(Stored items)
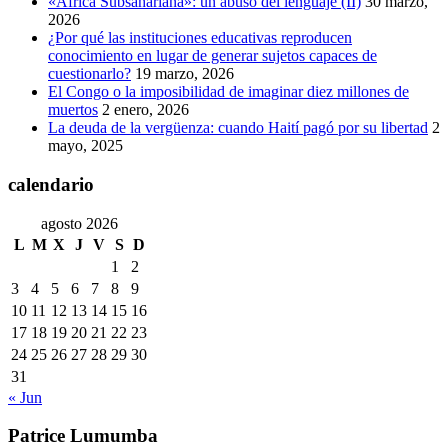
«África Subsahariana»: un abuso del lenguaje (II)
30 marzo,
2026
¿Por qué las instituciones educativas reproducen
conocimiento en lugar de generar sujetos capaces de
cuestionarlo?
19 marzo, 2026
El Congo o la imposibilidad de imaginar diez millones de
muertos
2 enero, 2026
La deuda de la vergüenza: cuando Haití pagó por su libertad
2
mayo, 2025
calendario
agosto 2026
L
M
X
J
V
S
D
1
2
3
4
5
6
7
8
9
10
11
12
13
14
15
16
17
18
19
20
21
22
23
24
25
26
27
28
29
30
31
« Jun
Patrice Lumumba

Work order>
The records above must be output exactly, except for the pictures.

Exercise answer>
«África Subsahariana»: un abuso del lenguaje (II)
30 marzo,
2026
¿Por qué las instituciones educativas reproducen
conocimiento en lugar de generar sujetos capaces de
cuestionarlo?
19 marzo, 2026
El Congo o la imposibilidad de imaginar diez millones de
muertos
2 enero, 2026
La deuda de la vergüenza: cuando Haití pagó por su libertad
2
mayo, 2025
calendario
agosto 2026
L
M
X
J
V
S
D
1
2
3
4
5
6
7
8
9
10
11
12
13
14
15
16
17
18
19
20
21
22
23
24
25
26
27
28
29
30
31
« Jun
Patrice Lumumba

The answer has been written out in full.